BEGIN Data

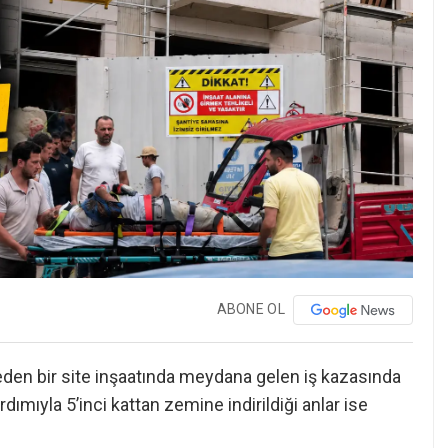
ABONE OL
eden bir site inşaatında meydana gelen iş kazasında
ardımıyla 5’inci kattan zemine indirildiği anlar ise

END Data

> [Exercise]: Exactly the lines between the one containing "eden bir site" and the end of the material, both ends included, must be retyped, with nothing added.

> [Response area]:
eden bir site inşaatında meydana gelen iş kazasında
ardımıyla 5’inci kattan zemine indirildiği anlar ise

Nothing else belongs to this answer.